Pas de changement de fond, donc, mais la « brèche est ouverte », se réjouit réjoui l’association Chrétiens et sida, pour qui « cela va permettre la libération de certaines personnes qui auraient pu avoir des doutes ». Le secrétaire général de l’ONU Ban Ki-moon, juge les propos du pape « bienvenus » et « réalistes » tandis que Margaret Chan, directeur exécutif de l’OMS se réjouit de constater que, « pour la première fois, l’utilisation de préservatifs dans certaines circonstances est admise par le Vatican. C’est une bonne nouvelle et un bon début pour nous. » À la veille de la Journée mondiale du sida du 1er décembre, le Dr Michel Sidibé, directeur exécutif de l’ONUSIDA, le Dr Michel Sidibé, y voit « un pas en avant significatif et positif ».
Ouverture partielle.
Le Pr Jean-François Delfraissy, directeur de l’Agence nationale de recherches sur le sida et les hépatites, rappelle que la pandémie se poursuit, avec plus de 7 000 nouvelles infections chaque jour. Il regrette que le pape n’ait pas été plus loin : « Cette ouverture ne me paraît que partielle, j’aurais souhaité qu’elle soit plus large. En dépit du développement de nouveaux outils comme les antirétroviraux, la pierre angulaire de la prévention reste les modifications du comportement et bien sûr l’utilisation du préservatif. La parole du pape a un retentissement international. Ses propos en Afrique avaient semé le doute. J’espère que ces nouvelles positions vont permettre de lever les blocages et vont faciliter le travail des équipes. » À titre personnel, en tant que médecin catholique « catastrophé » par les propos de 2009, il se réjouit de ce premier pas. Il entend continuer à œuvrer auprès du Vatican, car dit-il, « il faut que cela bouge car il n’est pas écrit dans les dogmes de l’Église qu’il ne faut pas utiliser le préservatif. »

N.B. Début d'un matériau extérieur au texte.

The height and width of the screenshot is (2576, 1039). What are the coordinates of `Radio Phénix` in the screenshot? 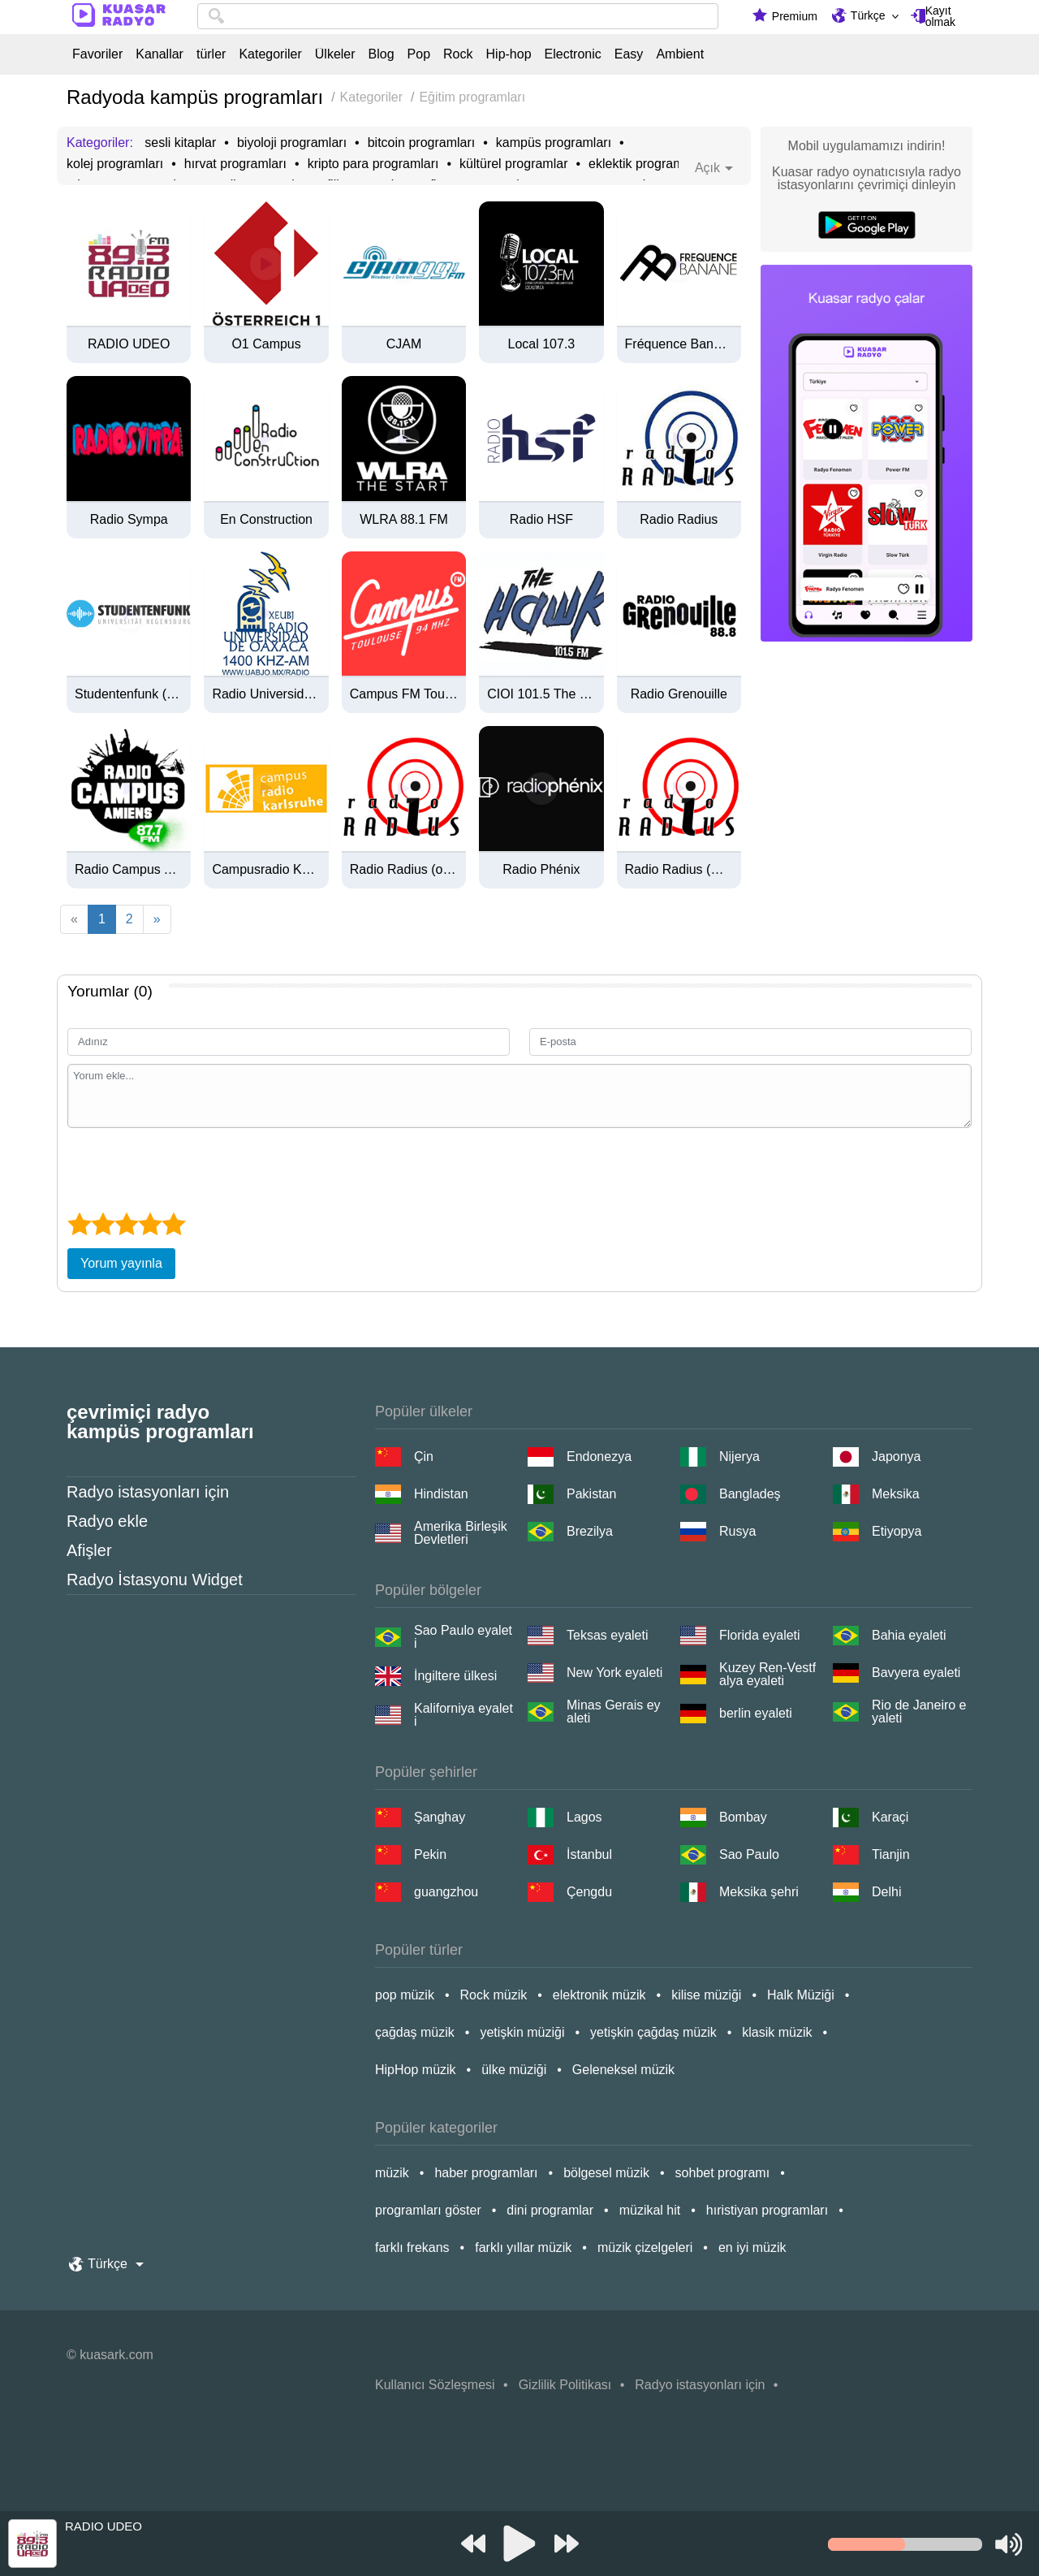 It's located at (541, 869).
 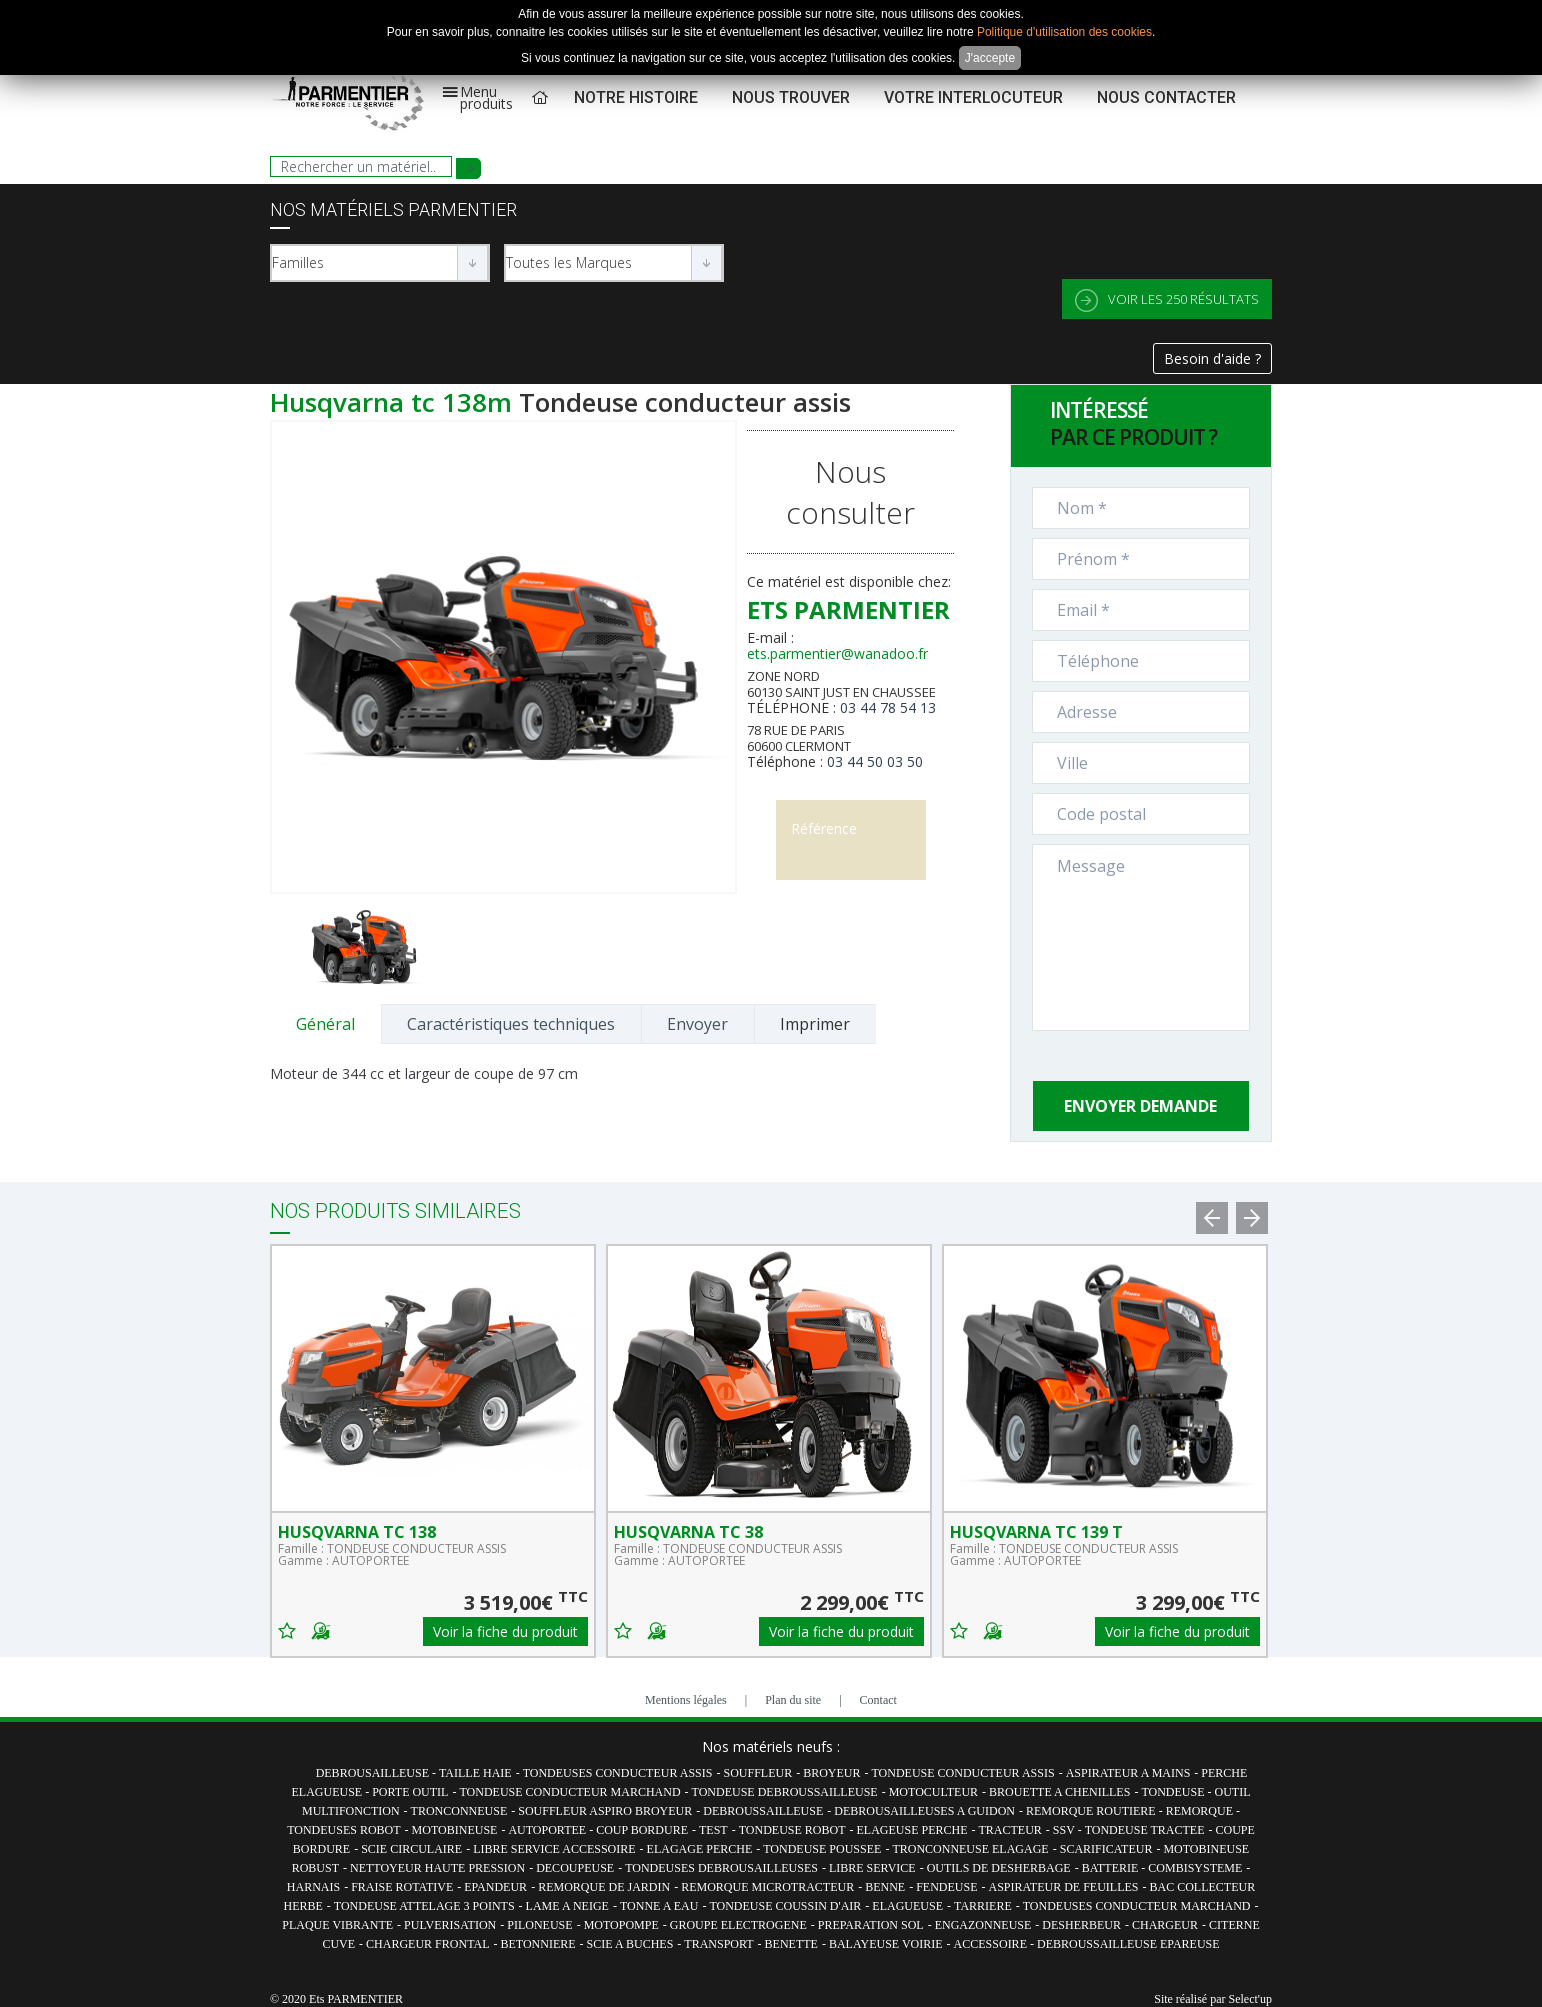 I want to click on REMORQUE MICROTRACTEUR, so click(x=767, y=1887).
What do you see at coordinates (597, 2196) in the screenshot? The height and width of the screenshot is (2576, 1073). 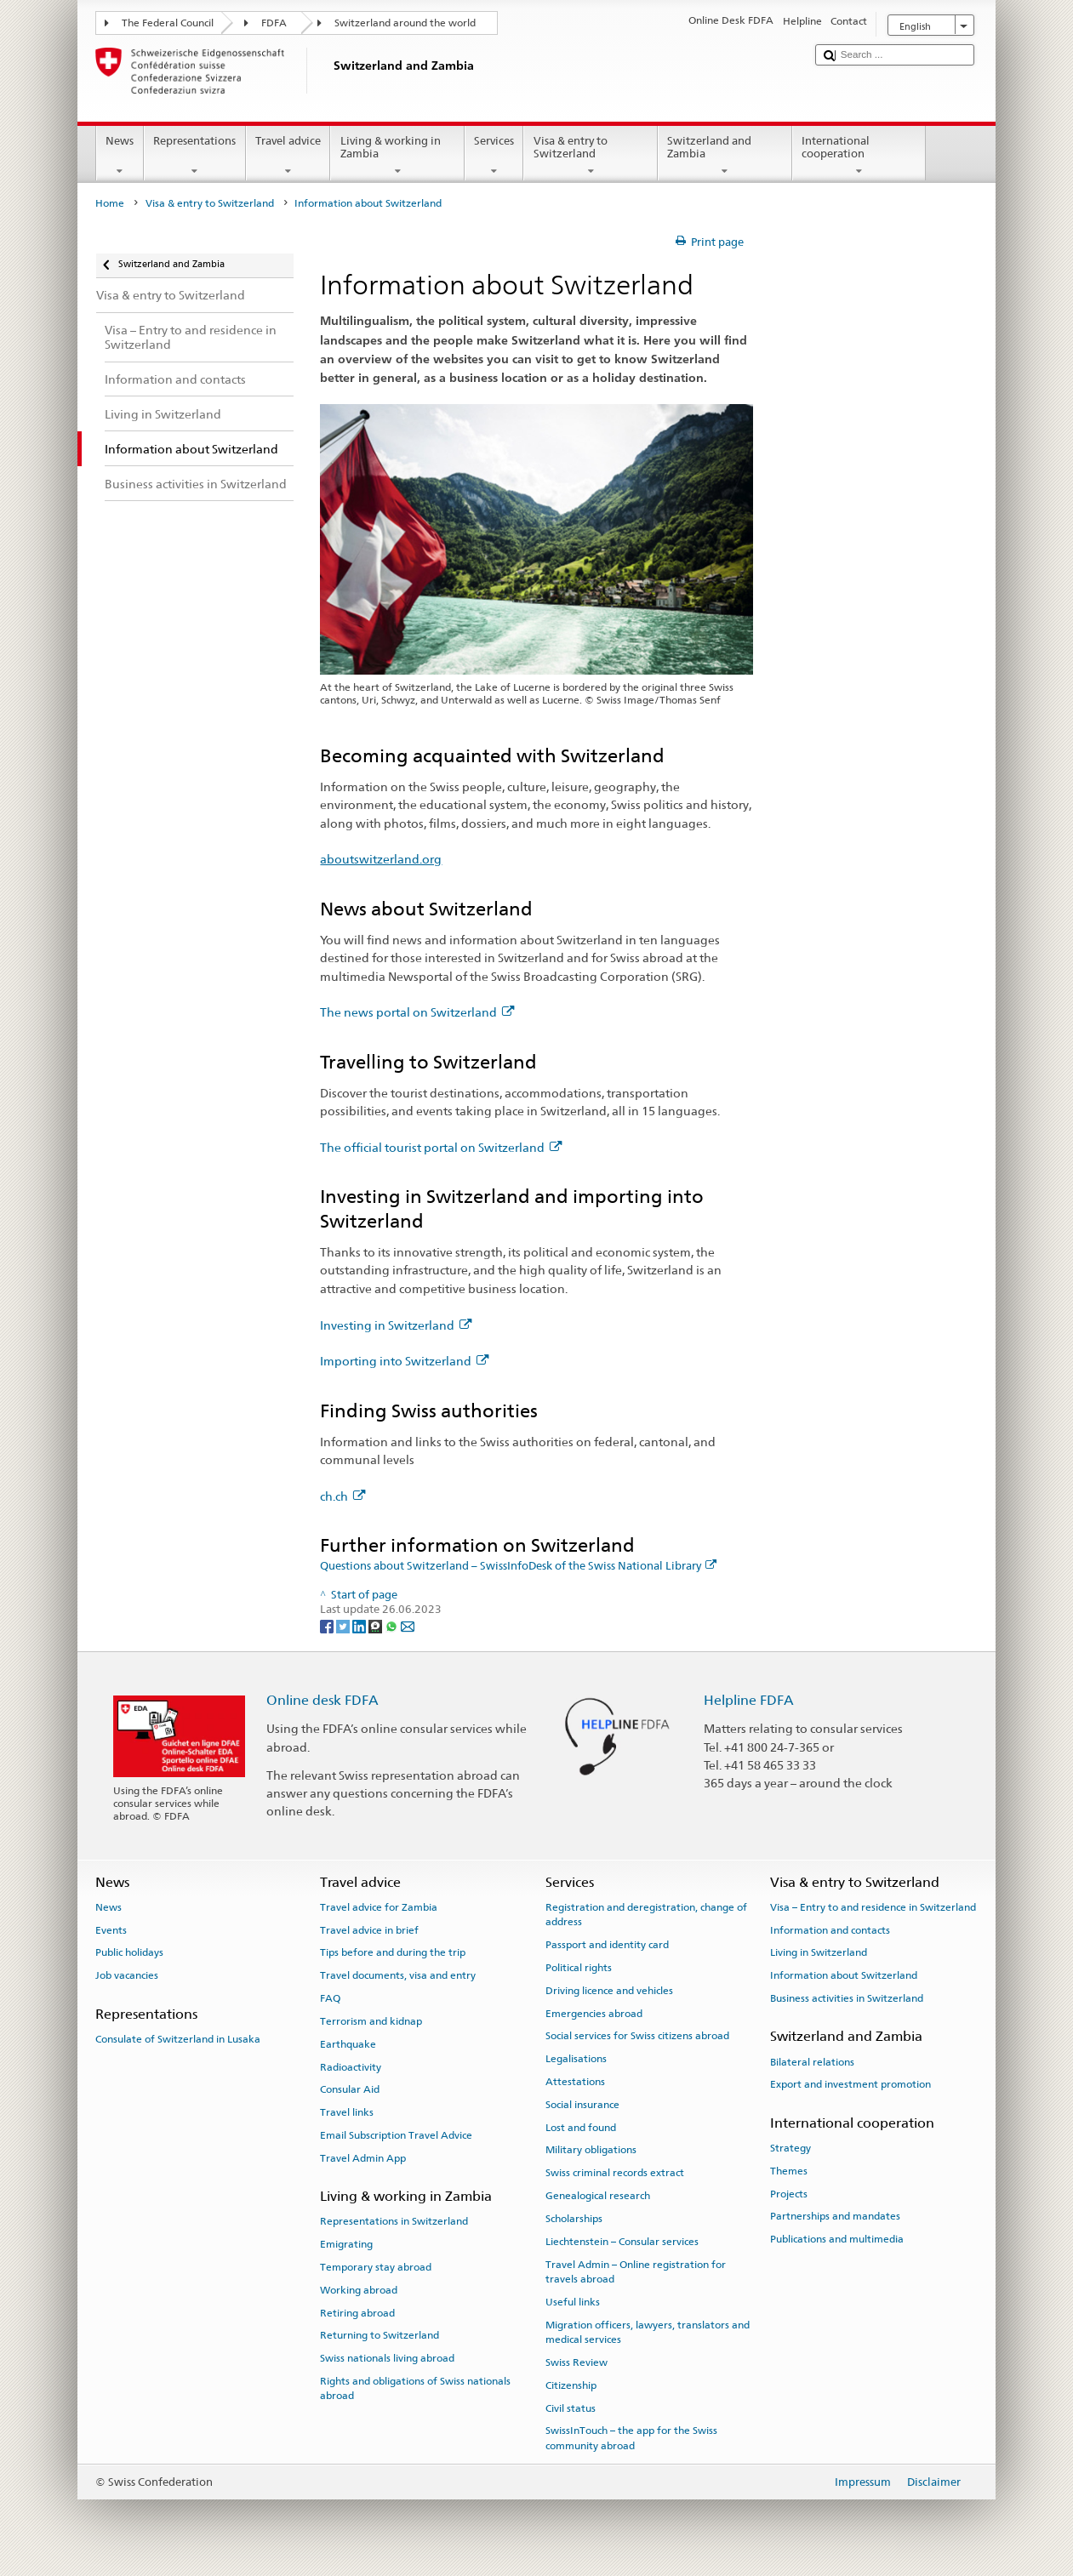 I see `Genealogical research` at bounding box center [597, 2196].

Du côté des associations, le compte n’y est pas. Act-up estime que si le pape veut vraiment lutter contre l’épidémie, « il faut qu’il reconnaisse que les politiques d’abstinence et de fidélité sont des échecs et sont directement responsables de la mort et de la contamination de centaines de milliers de personnes. » Sidaction, qui « se désole d’une nouvelle prise de position » à « l’opposé des certitudes scientifiques », estime que « l’utilisation du préservatif doit être promue de façon étendue partout où des hommes et des femmes sont exposés au VIH ».